The Trump regime's trade war with China over crops like soybeans has now reached the point where American farmers have harvested silos full of product rotting away because their biggest buyers in Beijing are looking elsewhere for supply, and there's no reason to believe that Midwest farmers aren't going to continue to be squeezed right out of business.
This is harvest season in the rich farmlands of the eastern Dakotas, the time of year Kevin Karel checks his computer first thing in the morning to see how many of his soybeans Chinese companies have purchased while he was sleeping.
Farmers here in Cass County have prospered over the last two decades by growing more soybeans than any other county in the United States, and by shipping most of those beans across the Pacific Ocean to feed Chinese pigs and chickens.
But this year, the Chinese have all but stopped buying. The largest market for one of America’s largest exports has shut its doors. The Chinese government imposed a tariff on American soybeans in response to the Trump administration’s tariffs on Chinese goods. The latest federal data, through mid-October, shows American soybean sales to China have declined by 94 percent from last year’s harvest.
Mr. Karel, the general manager of the Arthur Companies, which operates six grain elevators in eastern North Dakota, has started to pile one million bushels of soybeans on a clear patch of ground behind some of his grain silos. The big mound of yellowish-white beans, already one of the taller hills in this flat part of the world, will then be covered with tarps.
The hope is that prices will rise before the beans rot.
“We’re sitting on the edge of our seat,” Mr. Karel said.
President Trump sees tariffs as a tool to force changes in America’s economic relationships with China and other major trading partners. His tough approach, he says, will revive American industries like steel and auto manufacturing that have lost ground to foreign rivals. But that is coming at a steep cost for some industries, like farming, that have thrived in the era of globalization by exporting goods to foreign markets.
China and other trading partners hit with the tariffs, including the European Union, have sought to maximize the political impact of their reprisals. The European Union imposed tariffs on bourbon, produced in Kentucky, the home state of the Senate majority leader, Mitch McConnell, and on Harley-Davidson motorcycles, from Wisconsin, the home state of House Speaker Paul Ryan. China's decision to impose tariffs on soybeans squeezes some of Mr. Trump's staunchest supporters across the Midwestern farm belt.
Like most successful American exports, soybeans are produced at high efficiency by a small number of workers using cutting-edge technologies, like tractors connected to satellites so the optimal mix of fertilizers can be spread on each square foot of farmland. The United States exported $26 billion in soybeans last year, and more than half went to China.

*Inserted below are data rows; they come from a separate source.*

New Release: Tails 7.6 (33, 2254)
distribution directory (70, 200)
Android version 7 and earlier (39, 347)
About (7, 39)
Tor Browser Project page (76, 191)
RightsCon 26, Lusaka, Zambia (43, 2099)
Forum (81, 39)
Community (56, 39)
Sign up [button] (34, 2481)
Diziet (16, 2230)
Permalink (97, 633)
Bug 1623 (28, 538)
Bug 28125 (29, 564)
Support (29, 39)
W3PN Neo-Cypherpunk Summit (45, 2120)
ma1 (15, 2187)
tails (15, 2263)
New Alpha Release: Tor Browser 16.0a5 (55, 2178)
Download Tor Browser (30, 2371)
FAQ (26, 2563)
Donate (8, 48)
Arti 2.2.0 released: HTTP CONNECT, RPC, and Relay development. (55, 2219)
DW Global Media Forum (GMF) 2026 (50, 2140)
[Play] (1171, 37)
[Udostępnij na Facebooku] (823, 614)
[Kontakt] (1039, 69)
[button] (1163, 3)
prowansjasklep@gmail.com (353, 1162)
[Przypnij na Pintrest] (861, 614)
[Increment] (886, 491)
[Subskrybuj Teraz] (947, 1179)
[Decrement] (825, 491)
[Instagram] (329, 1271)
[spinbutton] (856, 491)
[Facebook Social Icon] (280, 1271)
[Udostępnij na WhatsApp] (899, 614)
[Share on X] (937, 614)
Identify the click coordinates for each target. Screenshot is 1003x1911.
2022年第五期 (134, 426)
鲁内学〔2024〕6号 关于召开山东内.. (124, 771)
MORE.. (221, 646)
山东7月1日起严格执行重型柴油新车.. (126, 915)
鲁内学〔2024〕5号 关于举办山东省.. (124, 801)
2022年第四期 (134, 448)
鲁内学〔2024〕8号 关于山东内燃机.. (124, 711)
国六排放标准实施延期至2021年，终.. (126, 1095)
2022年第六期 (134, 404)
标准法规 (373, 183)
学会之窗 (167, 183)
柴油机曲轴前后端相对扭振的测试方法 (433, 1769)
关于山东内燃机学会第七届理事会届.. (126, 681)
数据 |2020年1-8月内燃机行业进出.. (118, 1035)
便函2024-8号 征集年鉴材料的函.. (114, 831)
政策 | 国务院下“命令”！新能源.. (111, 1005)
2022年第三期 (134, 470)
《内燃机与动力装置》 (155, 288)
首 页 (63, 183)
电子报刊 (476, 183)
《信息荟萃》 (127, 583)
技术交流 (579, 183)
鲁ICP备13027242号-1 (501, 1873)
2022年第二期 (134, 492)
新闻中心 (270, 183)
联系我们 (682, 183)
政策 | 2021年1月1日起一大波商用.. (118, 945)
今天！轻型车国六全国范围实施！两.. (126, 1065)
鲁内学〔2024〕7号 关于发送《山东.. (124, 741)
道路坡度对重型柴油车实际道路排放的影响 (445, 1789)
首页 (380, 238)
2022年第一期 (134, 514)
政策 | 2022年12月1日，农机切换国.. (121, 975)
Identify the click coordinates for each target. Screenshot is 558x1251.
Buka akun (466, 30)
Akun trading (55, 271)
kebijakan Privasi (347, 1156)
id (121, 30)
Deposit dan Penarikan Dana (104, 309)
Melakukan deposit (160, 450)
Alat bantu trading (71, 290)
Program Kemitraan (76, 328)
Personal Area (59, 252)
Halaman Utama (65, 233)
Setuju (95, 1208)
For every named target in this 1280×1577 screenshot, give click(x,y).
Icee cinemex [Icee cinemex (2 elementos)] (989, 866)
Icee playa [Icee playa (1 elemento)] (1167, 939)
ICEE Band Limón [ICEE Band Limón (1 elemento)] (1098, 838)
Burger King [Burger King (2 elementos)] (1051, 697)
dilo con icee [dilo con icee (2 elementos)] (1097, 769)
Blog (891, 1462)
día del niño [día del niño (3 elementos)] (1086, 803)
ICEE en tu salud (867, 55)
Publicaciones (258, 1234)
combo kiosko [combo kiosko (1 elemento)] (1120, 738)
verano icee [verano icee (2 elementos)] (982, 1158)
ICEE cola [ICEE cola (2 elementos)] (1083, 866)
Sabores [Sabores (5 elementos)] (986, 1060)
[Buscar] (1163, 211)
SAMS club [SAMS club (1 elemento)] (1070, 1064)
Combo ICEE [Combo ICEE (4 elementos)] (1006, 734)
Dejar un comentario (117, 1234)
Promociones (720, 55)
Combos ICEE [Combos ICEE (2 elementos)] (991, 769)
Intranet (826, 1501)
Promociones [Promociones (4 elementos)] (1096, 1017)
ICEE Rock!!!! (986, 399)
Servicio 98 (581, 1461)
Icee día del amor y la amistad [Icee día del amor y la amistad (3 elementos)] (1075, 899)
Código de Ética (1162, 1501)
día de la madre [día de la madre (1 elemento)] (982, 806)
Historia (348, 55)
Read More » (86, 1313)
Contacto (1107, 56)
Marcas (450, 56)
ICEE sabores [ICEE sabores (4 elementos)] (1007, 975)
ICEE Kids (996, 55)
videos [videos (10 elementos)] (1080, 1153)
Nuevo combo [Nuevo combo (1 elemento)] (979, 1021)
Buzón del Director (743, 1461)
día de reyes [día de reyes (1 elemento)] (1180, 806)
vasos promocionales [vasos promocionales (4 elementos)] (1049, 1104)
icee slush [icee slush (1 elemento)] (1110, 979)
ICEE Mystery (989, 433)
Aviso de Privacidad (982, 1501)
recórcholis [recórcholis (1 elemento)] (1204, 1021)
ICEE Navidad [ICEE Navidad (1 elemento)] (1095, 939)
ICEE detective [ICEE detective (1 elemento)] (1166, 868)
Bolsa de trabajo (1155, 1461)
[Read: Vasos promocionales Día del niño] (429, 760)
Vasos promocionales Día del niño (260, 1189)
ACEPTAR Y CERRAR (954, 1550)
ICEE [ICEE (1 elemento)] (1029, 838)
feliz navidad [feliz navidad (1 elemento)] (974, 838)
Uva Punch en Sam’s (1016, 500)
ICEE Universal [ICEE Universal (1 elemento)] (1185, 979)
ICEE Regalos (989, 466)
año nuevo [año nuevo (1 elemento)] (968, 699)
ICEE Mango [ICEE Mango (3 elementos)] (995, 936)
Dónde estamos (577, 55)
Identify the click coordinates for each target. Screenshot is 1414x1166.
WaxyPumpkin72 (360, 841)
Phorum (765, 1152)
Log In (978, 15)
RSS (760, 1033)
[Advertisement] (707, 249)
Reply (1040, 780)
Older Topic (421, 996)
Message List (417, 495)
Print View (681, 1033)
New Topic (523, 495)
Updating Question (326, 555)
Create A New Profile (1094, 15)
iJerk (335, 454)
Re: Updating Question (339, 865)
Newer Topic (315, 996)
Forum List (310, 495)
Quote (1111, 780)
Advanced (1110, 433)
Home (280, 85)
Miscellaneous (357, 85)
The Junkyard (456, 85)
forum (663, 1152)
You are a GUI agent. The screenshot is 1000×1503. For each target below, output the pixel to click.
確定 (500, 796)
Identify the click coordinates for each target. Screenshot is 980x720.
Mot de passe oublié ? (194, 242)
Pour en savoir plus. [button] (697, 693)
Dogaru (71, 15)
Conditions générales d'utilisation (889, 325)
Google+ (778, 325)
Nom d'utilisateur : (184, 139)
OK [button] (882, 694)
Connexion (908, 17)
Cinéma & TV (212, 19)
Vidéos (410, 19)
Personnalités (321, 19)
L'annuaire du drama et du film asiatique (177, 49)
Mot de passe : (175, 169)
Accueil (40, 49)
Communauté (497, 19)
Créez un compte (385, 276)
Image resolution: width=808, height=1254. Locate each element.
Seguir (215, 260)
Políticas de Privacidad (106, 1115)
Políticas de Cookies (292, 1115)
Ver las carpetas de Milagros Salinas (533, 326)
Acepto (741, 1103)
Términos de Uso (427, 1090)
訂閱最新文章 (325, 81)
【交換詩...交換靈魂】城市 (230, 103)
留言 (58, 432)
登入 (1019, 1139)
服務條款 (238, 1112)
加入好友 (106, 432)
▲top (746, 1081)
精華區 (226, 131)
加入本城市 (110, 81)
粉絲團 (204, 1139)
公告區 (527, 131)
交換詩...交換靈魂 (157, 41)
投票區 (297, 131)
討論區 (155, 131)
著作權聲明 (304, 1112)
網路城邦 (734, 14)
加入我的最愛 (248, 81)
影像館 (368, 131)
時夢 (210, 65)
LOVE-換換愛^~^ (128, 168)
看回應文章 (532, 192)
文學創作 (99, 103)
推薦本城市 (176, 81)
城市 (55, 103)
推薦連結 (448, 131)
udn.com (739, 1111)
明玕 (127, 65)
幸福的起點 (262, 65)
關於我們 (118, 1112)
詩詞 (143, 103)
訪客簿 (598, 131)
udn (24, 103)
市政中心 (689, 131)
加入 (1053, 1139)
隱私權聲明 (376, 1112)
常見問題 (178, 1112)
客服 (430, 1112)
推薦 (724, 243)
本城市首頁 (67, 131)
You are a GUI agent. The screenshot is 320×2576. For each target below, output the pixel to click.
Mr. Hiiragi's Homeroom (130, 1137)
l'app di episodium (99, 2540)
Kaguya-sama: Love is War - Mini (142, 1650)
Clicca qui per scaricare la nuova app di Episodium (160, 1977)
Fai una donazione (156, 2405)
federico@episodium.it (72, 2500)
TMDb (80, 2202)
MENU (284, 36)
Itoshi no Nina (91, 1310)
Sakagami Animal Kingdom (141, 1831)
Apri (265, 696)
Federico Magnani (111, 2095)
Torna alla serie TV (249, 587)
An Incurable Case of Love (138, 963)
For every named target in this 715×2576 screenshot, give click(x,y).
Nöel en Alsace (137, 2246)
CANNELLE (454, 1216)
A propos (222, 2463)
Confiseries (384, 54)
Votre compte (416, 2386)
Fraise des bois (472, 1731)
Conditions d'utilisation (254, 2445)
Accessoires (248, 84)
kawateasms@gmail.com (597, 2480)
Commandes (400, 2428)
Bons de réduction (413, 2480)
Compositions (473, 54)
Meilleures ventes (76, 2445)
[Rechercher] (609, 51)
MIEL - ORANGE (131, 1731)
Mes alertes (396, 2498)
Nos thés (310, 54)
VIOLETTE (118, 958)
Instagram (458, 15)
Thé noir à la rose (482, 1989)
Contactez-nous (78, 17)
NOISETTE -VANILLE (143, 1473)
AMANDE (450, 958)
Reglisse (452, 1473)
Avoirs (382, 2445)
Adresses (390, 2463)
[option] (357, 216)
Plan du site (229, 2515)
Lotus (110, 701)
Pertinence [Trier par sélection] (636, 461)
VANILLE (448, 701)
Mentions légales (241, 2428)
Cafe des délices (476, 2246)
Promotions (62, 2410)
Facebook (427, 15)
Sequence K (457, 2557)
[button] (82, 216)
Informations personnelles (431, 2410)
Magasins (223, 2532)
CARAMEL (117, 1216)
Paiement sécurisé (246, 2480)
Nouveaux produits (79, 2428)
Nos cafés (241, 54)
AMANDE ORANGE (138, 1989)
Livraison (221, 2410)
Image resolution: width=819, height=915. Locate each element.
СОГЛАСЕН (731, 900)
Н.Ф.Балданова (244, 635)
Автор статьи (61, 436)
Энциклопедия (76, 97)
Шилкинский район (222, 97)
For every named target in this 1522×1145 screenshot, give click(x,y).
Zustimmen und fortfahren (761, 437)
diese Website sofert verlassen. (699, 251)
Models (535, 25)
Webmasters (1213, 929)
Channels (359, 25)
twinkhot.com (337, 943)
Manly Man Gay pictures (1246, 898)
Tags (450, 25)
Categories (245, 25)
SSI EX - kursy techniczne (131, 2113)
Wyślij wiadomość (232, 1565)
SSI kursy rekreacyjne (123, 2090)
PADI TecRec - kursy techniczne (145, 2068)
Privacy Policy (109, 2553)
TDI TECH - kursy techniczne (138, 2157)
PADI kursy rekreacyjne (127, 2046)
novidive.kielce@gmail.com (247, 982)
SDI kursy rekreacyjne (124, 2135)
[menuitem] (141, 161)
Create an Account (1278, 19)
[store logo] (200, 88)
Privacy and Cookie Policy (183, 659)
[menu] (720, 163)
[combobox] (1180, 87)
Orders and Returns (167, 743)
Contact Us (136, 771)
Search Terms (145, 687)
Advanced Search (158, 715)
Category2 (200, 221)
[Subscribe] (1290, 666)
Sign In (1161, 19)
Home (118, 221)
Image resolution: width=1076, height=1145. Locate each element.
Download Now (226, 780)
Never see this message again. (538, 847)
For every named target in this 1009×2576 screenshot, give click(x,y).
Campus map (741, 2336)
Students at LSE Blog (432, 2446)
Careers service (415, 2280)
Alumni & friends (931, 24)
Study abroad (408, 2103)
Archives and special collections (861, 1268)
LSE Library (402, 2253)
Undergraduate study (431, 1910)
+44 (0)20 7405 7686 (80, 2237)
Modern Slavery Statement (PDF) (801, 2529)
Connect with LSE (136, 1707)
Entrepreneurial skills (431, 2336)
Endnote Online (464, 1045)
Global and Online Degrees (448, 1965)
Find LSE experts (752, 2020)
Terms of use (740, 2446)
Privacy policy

Some farmers in North Dakota say they trust Mr. Trump to negotiate in the nation’s interest. Mr. Karel said many of his customers wear red “Make American Great Again” caps and insist that the pain of lost business and lower profits is worthwhile. They say they’ll suffer now so their children benefit later — echoing the argument Mr. Trump has made.
Others are less enthused. Greg Gebeke, who farms 5,000 acres outside Arthur with two of his brothers, said he struggled to understand the administration’s goals.
“I’m trying to follow and figure out who the winners are in this tariff war,” Mr. Gebeke said. “I know who one of the losers are and that’s us. And that’s painful.”
I've got news for farmers like the Gebekes. You're only going to continue to lose. Chinese buyers aren't going to come back. They're going to buy from Brazil, Australia and the EU. Meanwhile, your equipment is only going to become more expensive as steel prices go up. Trump isn't going to win any trade war.
And the rest of us are going to lose too as prices for Chinese imported goods, TVs and microwave ovens and clothes and electronics, well those are going up too, just in time for the holiday shopping season. Our little cold war with Iran will make gas more expensive. And it won't take much to push our consumer economy over the edge into recession again.
If these farmers think it's bad now, give it a year.